Car Talk is getting scrapped, it was announced Friday, with 74-year-old Tom Magliozzi and 63-year-old Ray Magliozzi — Click and Clack the Tappet Brothers — pulling out of the popular program and changing lanes into retirement.
RAY: Hey, you guys. My brother has always said, “Don’t be afraid of work.”
TOM: Right. Make work afraid of YOU!
RAY: And he’s done such a good job at it, that work has avoided him all his life.
TOM: And with Car Talk celebrating its 25th anniversary on NPR this fall (35th year overall, including our local years at WBUR)…
RAY: …and my brother turning over the birthday odometer to 75, we’ve decided that it’s time to stop and smell the cappuccino.
TOM: So as of October, we’re not going to be recording any more new shows.
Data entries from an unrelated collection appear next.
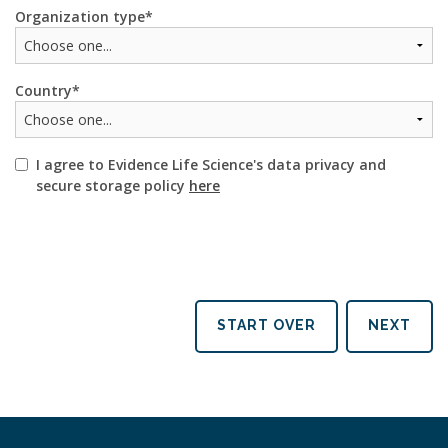
Organization type
Country
I agree to Evidence Life Science's data privacy and
secure storage policy
here
START OVER
NEXT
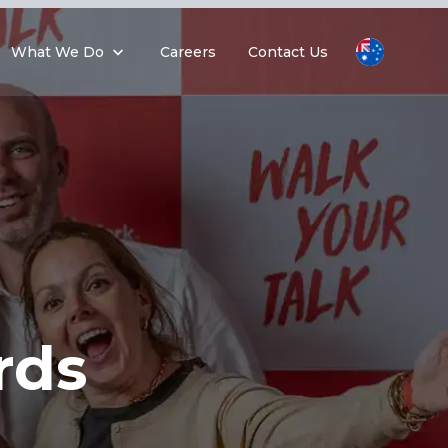
What We Do
Careers
Contact Us
rds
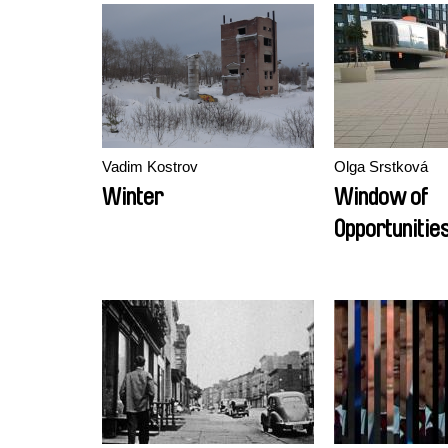
Vadim Kostrov
Olga Srstková
Winter
Window of
Opportunitie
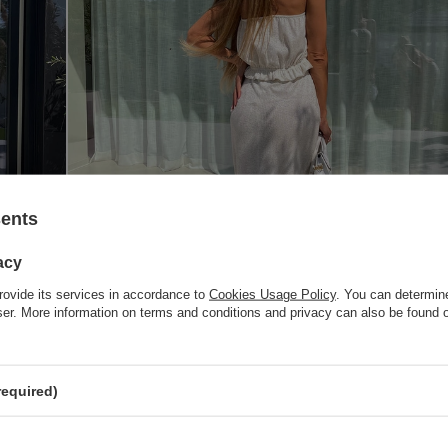
sents
acy
rovide its services in accordance to
Cookies Usage Policy
. You can determine
wser. More information on terms and conditions and privacy can also be found
required)
nd. Without a zipper. Pair it with a VERA top and kimono for a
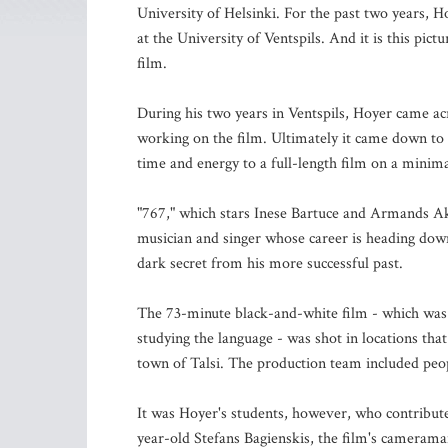
University of Helsinki. For the past two years, H
at the University of Ventspils. And it is this pic
film.
During his two years in Ventspils, Hoyer came ac
working on the film. Ultimately it came down to 
time and energy to a full-length film on a minim
"767," which stars Inese Bartuce and Armands Ak
musician and singer whose career is heading downh
dark secret from his more successful past.
The 73-minute black-and-white film - which was 
studying the language - was shot in locations tha
town of Talsi. The production team included peop
It was Hoyer's students, however, who contributed
year-old Stefans Bagienskis, the film's camerama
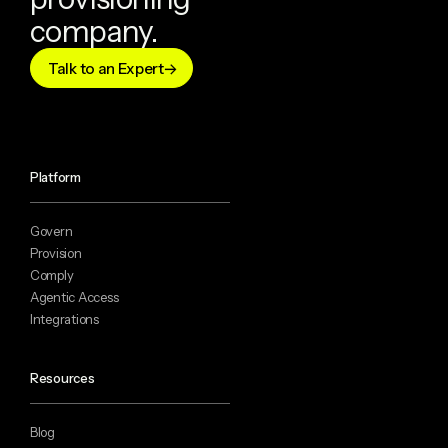
company.
Talk to an Expert
Platform
Govern
Provision
Comply
Agentic Access
Integrations
Resources
Blog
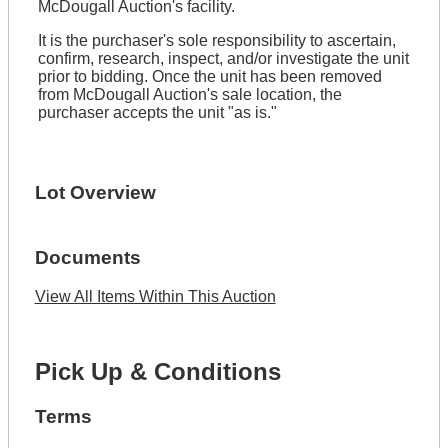
McDougall Auction's facility.
It is the purchaser's sole responsibility to ascertain,
confirm, research, inspect, and/or investigate the unit
prior to bidding. Once the unit has been removed
from McDougall Auction's sale location, the
purchaser accepts the unit "as is."
Lot Overview
Documents
View All Items Within This Auction
Pick Up & Conditions
Terms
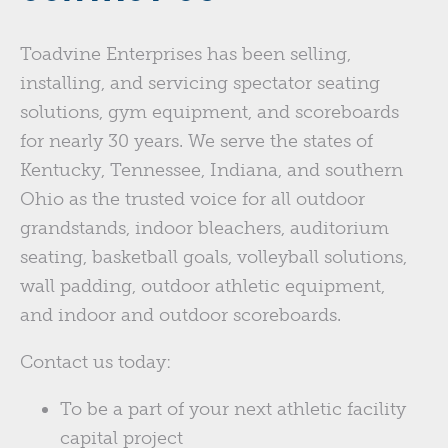
Toadvine Enterprises has been selling,
installing, and servicing spectator seating
solutions, gym equipment, and scoreboards
for nearly 30 years. We serve the states of
Kentucky, Tennessee, Indiana, and southern
Ohio as the trusted voice for all outdoor
grandstands, indoor bleachers, auditorium
seating, basketball goals, volleyball solutions,
wall padding, outdoor athletic equipment,
and indoor and outdoor scoreboards.
Contact us today:
To be a part of your next athletic facility
capital project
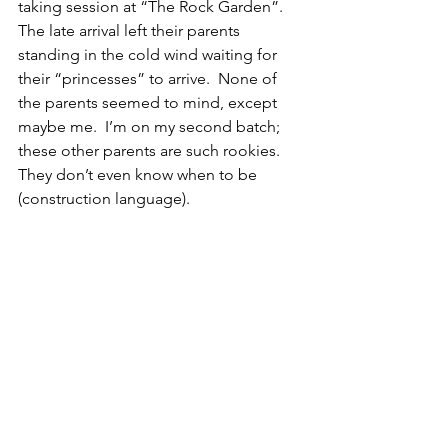
taking session at “The Rock Garden”.   
The late arrival left their parents 
standing in the cold wind waiting for 
their “princesses” to arrive.  None of 
the parents seemed to mind, except 
maybe me.  I’m on my second batch; 
these other parents are such rookies.  
They don’t even know when to be 
(construction language).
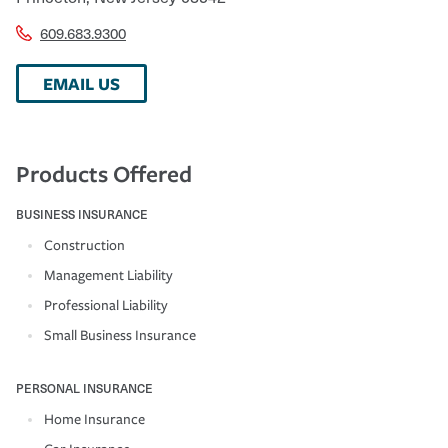
609.683.9300
EMAIL US
Products Offered
BUSINESS INSURANCE
Construction
Management Liability
Professional Liability
Small Business Insurance
PERSONAL INSURANCE
Home Insurance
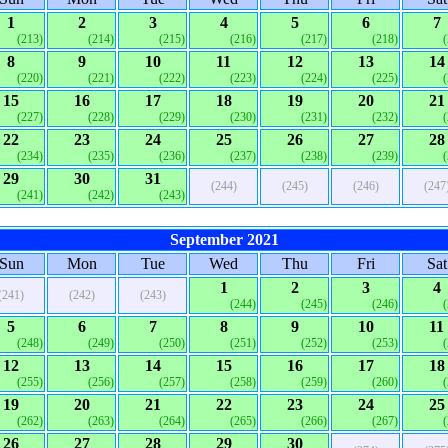
1
2
3
4
5
6
7
(213)
(214)
(215)
(216)
(217)
(218)
8
9
10
11
12
13
14
(220)
(221)
(222)
(223)
(224)
(225)
15
16
17
18
19
20
21
(227)
(228)
(229)
(230)
(231)
(232)
22
23
24
25
26
27
28
(234)
(235)
(236)
(237)
(238)
(239)
29
30
31
(244)
(245)
(246)
(247
(241)
(242)
(243)
September 2021
Sun
Mon
Tue
Wed
Thu
Fri
Sat
1
2
3
4
(241)
(242)
(243)
(244)
(245)
(246)
5
6
7
8
9
10
11
(248)
(249)
(250)
(251)
(252)
(253)
12
13
14
15
16
17
18
(255)
(256)
(257)
(258)
(259)
(260)
19
20
21
22
23
24
25
(262)
(263)
(264)
(265)
(266)
(267)
26
27
28
29
30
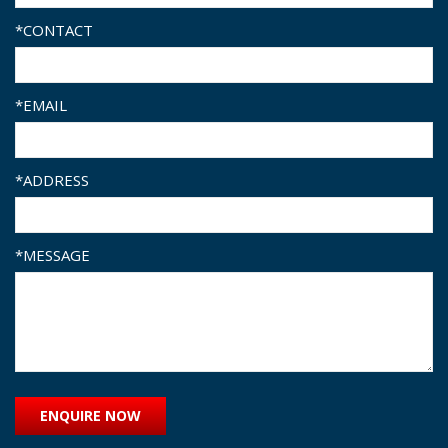
*CONTACT
*EMAIL
*ADDRESS
*MESSAGE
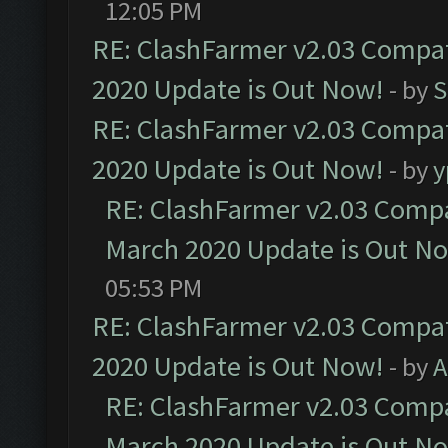
12:05 PM
RE: ClashFarmer v2.03 Compat
2020 Update is Out Now!
- by
S
RE: ClashFarmer v2.03 Compat
2020 Update is Out Now!
- by
y
RE: ClashFarmer v2.03 Compat
March 2020 Update is Out N
05:53 PM
RE: ClashFarmer v2.03 Compat
2020 Update is Out Now!
- by
A
RE: ClashFarmer v2.03 Compat
March 2020 Update is Out N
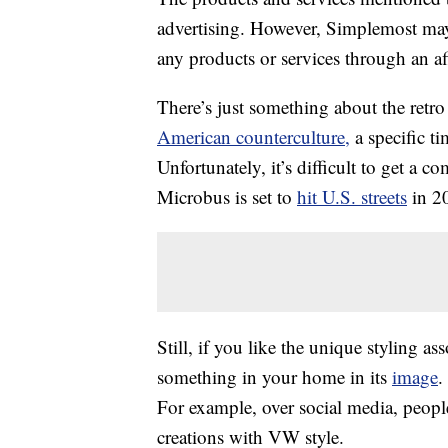
advertising. However, Simplemost may
any products or services through an affi
There’s just something about the retro
American counterculture,
a specific t
Unfortunately, it’s difficult to get a 
Microbus is set to
hit U.S. streets
in 2
Still, if you like the unique styling 
something in your home in its
image
.
For example, over social media, people
creations with VW style.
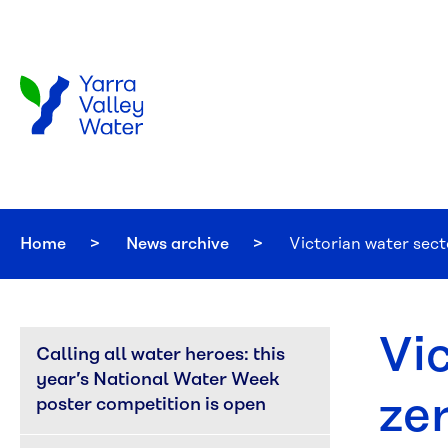
Skip to main content
Home
News archive
Current:
Victorian water sect
Vic
Calling all water heroes: this 
year’s National Water Week 
ze
poster competition is open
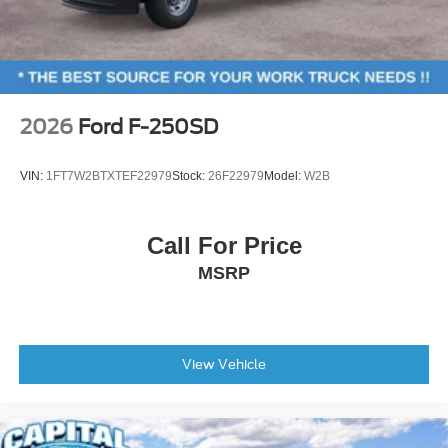
4-Wheel Disc Brakes
ABS brakes
Dual front impact airbags
Dual front side impact airbags
2026
Ford F-250SD
Emergency communication system: SYNC 4 911 Assist
Front anti-roll bar
VIN:
1FT7W2BTXTEF22979
Stock:
26F22979
Model:
W2B
Front wheel independent suspension
Knee airbag
Call For Price
Low tire pressure warning
MSRP
Occupant sensing airbag
Overhead airbag
Rear anti-roll bar
Brake assist
View Vehicle
Electronic Stability Control
Exterior Parking Camera Rear
Rear-View Camera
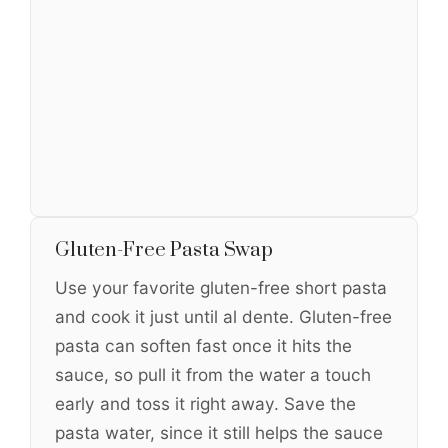
Gluten-Free Pasta Swap
Use your favorite gluten-free short pasta
and cook it just until al dente. Gluten-free
pasta can soften fast once it hits the
sauce, so pull it from the water a touch
early and toss it right away. Save the
pasta water, since it still helps the sauce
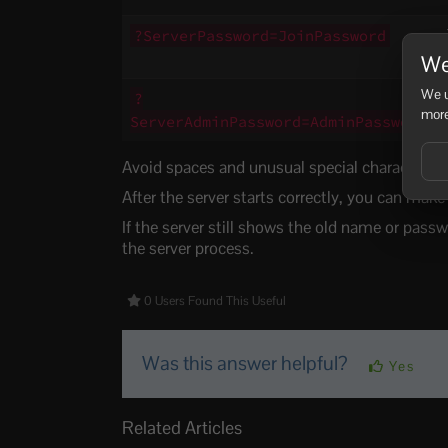
?ServerPassword=JoinPassword
We
We u
?
more
ServerAdminPassword=AdminPassword
Avoid spaces and unusual special characters wh
After the server starts correctly, you can mak
If the server still shows the old name or passw
the server process.
0 Users Found This Useful
Was this answer helpful?
Yes
Related Articles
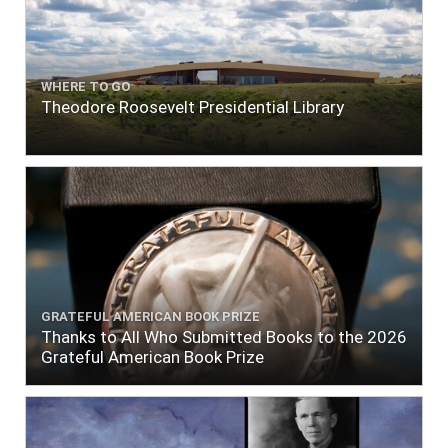
WHERE TO GO
Theodore Roosevelt Presidential Library
GRATEFUL AMERICAN BOOK PRIZE
Thanks to All Who Submitted Books to the 2026
Grateful American Book Prize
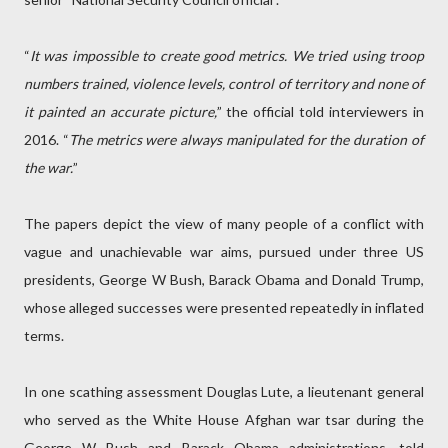
“
It was impossible to create good metrics. We tried using troop
numbers trained, violence levels, control of territory and none of
it painted an accurate picture,
” the official told interviewers in
2016. “
The metrics were always manipulated for the duration of
the war.
”
The papers depict the view of many people of a conflict with
vague and unachievable war aims, pursued under three US
presidents, George W Bush, Barack Obama and Donald Trump,
whose alleged successes were presented repeatedly in inflated
terms.
In one scathing assessment Douglas Lute, a lieutenant general
who served as the White House Afghan war tsar during the
George W Bush and Barack Obama administrations, told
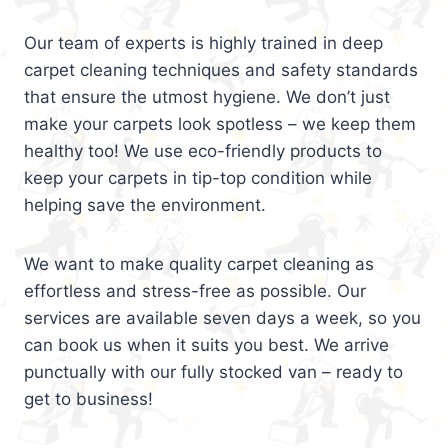
Our team of experts is highly trained in deep
carpet cleaning techniques and safety standards
that ensure the utmost hygiene. We don’t just
make your carpets look spotless – we keep them
healthy too! We use eco-friendly products to
keep your carpets in tip-top condition while
helping save the environment.
We want to make quality carpet cleaning as
effortless and stress-free as possible. Our
services are available seven days a week, so you
can book us when it suits you best. We arrive
punctually with our fully stocked van – ready to
get to business!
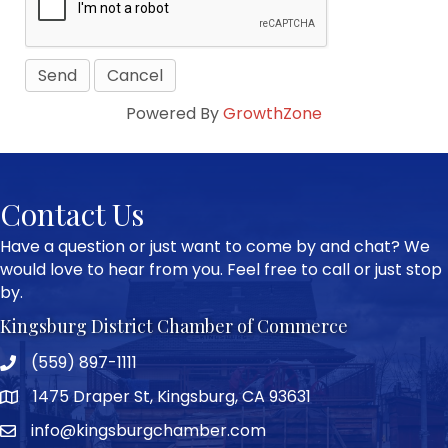
Powered By
GrowthZone
Contact Us
Have a question or just want to come by and chat? We
would love to hear from you. Feel free to call or just stop
by.
Kingsburg District Chamber of Commerce
(559) 897-1111
Phone icon and link
1475 Draper St, Kingsburg, CA 93631
Google Map
info@kingsburgchamber.com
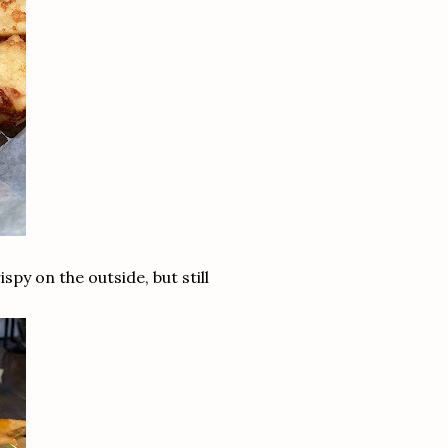
y on the outside, but still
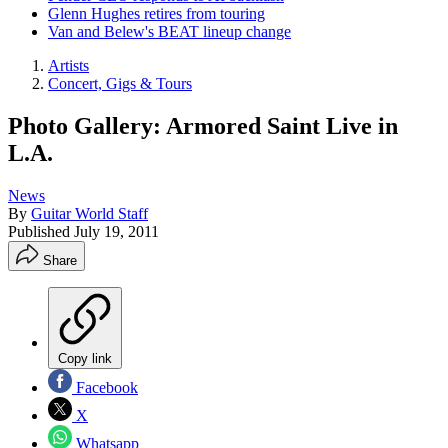
Glenn Hughes retires from touring
Van and Belew's BEAT lineup change
Artists
Concert, Gigs & Tours
Photo Gallery: Armored Saint Live in
L.A.
News
By
Guitar World Staff
Published
July 19, 2011
Share
Copy link
Facebook
X
Whatsapp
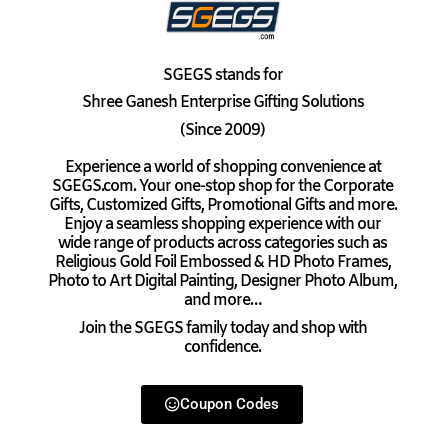
SGEGS
stands for
Shree Ganesh Enterprise Gifting Solutions
(Since 2009)
Experience a world of shopping convenience at
SGEGS.com. Your one-stop shop for the Corporate
Gifts, Customized Gifts, Promotional Gifts and more.
Enjoy a seamless shopping experience with our
wide range of products across categories such as
Religious Gold Foil Embossed & HD Photo Frames,
Photo to Art Digital Painting, Designer Photo Album,
and more…
Join the SGEGS family today and shop with
confidence.
Coupon Codes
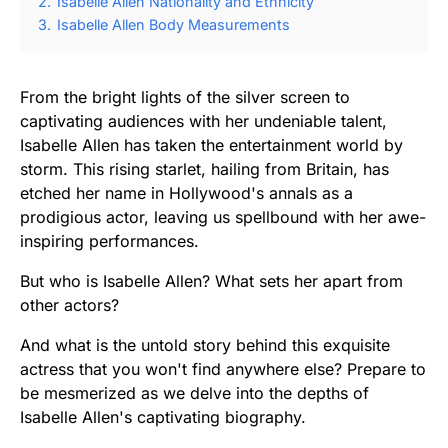
2.
Isabelle Allen Nationality and Ethnicity
3.
Isabelle Allen Body Measurements
From the bright lights of the silver screen to
captivating audiences with her undeniable talent,
Isabelle Allen has taken the entertainment world by
storm. This rising starlet, hailing from Britain, has
etched her name in Hollywood's annals as a
prodigious actor, leaving us spellbound with her awe-
inspiring performances.
But who is Isabelle Allen? What sets her apart from
other actors?
And what is the untold story behind this exquisite
actress that you won't find anywhere else? Prepare to
be mesmerized as we delve into the depths of
Isabelle Allen's captivating biography.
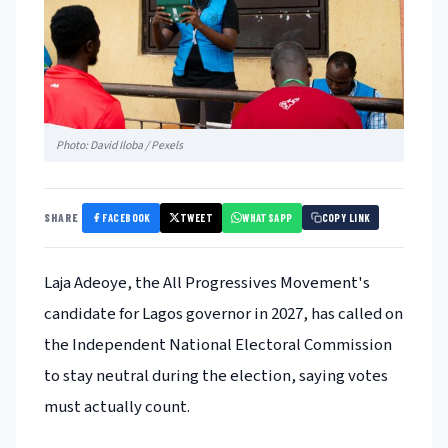
Photo: David Iloba / Pexels
FACEBOOK
TWEET
WHATSAPP
SHARE
COPY LINK
Laja Adeoye, the All Progressives Movement's
candidate for Lagos governor in 2027, has called on
the Independent National Electoral Commission
to stay neutral during the election, saying votes
must actually count.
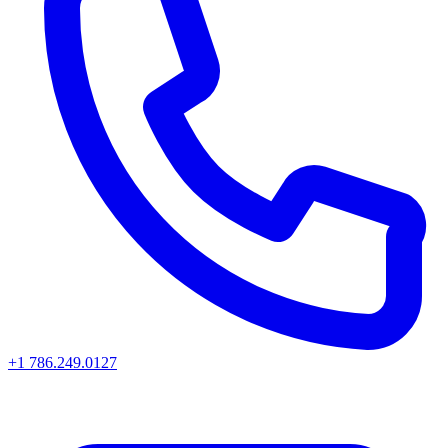
+1 786.249.0127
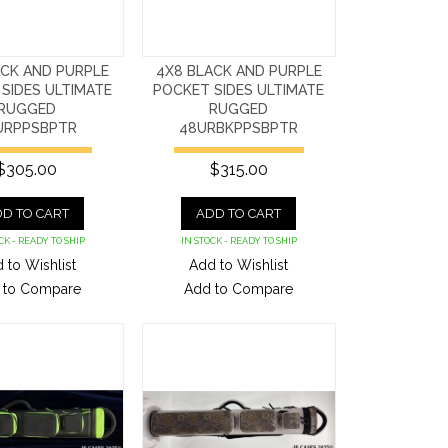
ACK AND PURPLE
4X8 BLACK AND PURPLE
SIDES ULTIMATE
POCKET SIDES ULTIMATE
RUGGED
RUGGED
URPPSBPTR
48URBKPPSBPTR
$305.00
$315.00
D TO CART
ADD TO CART
CK - READY TO SHIP
IN STOCK - READY TO SHIP
 to Wishlist
Add to Wishlist
 to Compare
Add to Compare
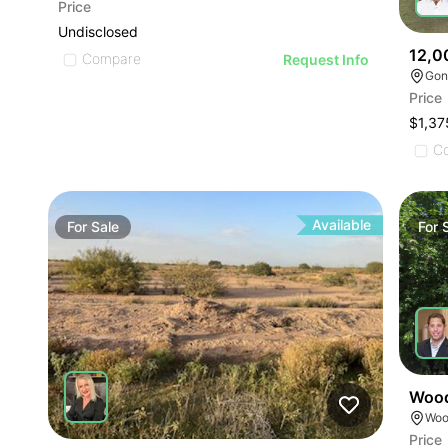
Price
Undisclosed
12,0
Compare
Request Info
Gon
Price
$1,37
C
Available
For
Sale
For
Wood
Woo
Price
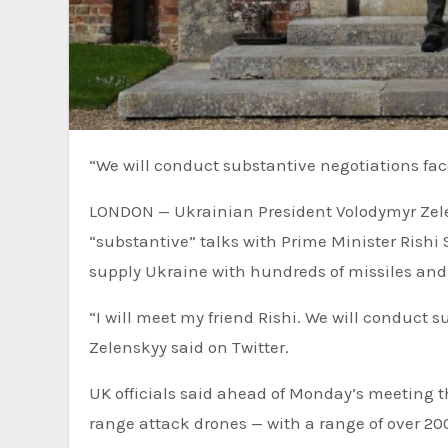
“We will conduct substantive negotiations fa
LONDON — Ukrainian President Volodymyr Zele
“substantive” talks with Prime Minister Rishi
supply Ukraine with hundreds of missiles and
“I will meet my friend Rishi. We will conduct 
Zelenskyy said on Twitter.
UK officials said ahead of Monday’s meeting t
range attack drones — with a range of over 200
That’s right, we’re retiring.
The light at the end of the tunnel? NPR will continue to broadcast newly assembled models made from parts found in the 25-year archive of 1,200 episodes and 12,500 callers. What this signifies about change, or lack thereof, in public radio, however, has people talking.
Minnestota Public Radio's Bob Collins credits the two brothers with helping "to pull public radio away from its 'way too serious' approach to broadcasting" and says the next few years are going to be an interesting test.
You can do a lot of creative things when nobody listens to your radio station because there's little downside to taking risk. But not anymore. Public radio has never been more popular and taking a risk has never been more dangerous. The early A Prairie Home Companion would have a most difficult time getting on the air — anywhere — today.
Essentially, public radio is where commercial radio was 30 years ago, just before it went on its suicidal path toward irrelevance by playing it safe in order not to alienate an existing audience.
Adam Schweigert, the former Director of Digital at WOSU Public Media, writes about the "silver lining" of the situation, despite the difficult task ahead for program directors whose dance to please many parties often "involves being very, very (…very) risk averse."
Public radio, he writes, needs "an infusion of new voices and new ideas," and points to the Car Talk retirement as chance to test new programming and "give the next generation a shot at creating the NEXT most popular program on NPR."
Public radio managers spend a lot of time talking about the need for these new voices, more diversity on-air, new programs to attract new audiences, etc. but it remains prohibitively difficult to act.
This is one of the rare times where a premium time slot is actually available to give new programming a shot. And stations should seize this opportunity.
He is encouraging his readers to contact their local public radio stations and ask the general manager or the program director "to make the potentially less popular decision to thank Car Talk for its amazing run, but then move on."